§ Instructions to follow
Your answer must be an exact transcription of the data, with every picture omitted.

§ Records provided
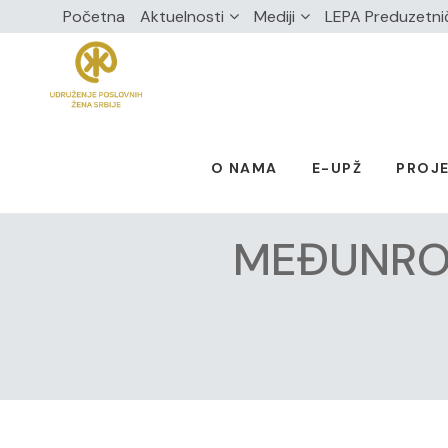
Početna
Aktuelnosti
Mediji
LEPA Preduzetni
O NAMA
E-UPŽ
PROJE
MEĐUNROD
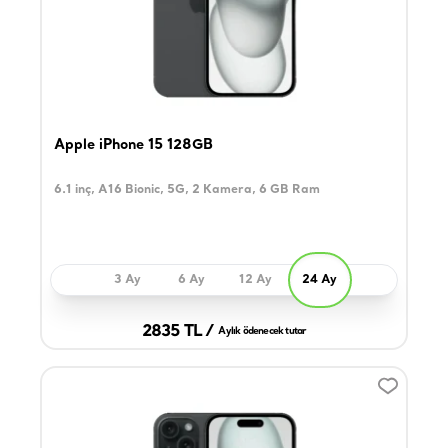
Apple iPhone 15 128GB
6.1 inç, A16 Bionic, 5G, 2 Kamera, 6 GB Ram
3 Ay
6 Ay
12 Ay
24 Ay
2835 TL /
Aylık ödenecek tutar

§ Result of this exercise
Početna
Aktuelnosti
Mediji
LEPA Preduzetni
O NAMA
E-UPŽ
PROJE
MEĐUNROD
Apple iPhone 15 128GB
6.1 inç, A16 Bionic, 5G, 2 Kamera, 6 GB Ram
3 Ay
6 Ay
12 Ay
24 Ay
2835 TL /
Aylık ödenecek tutar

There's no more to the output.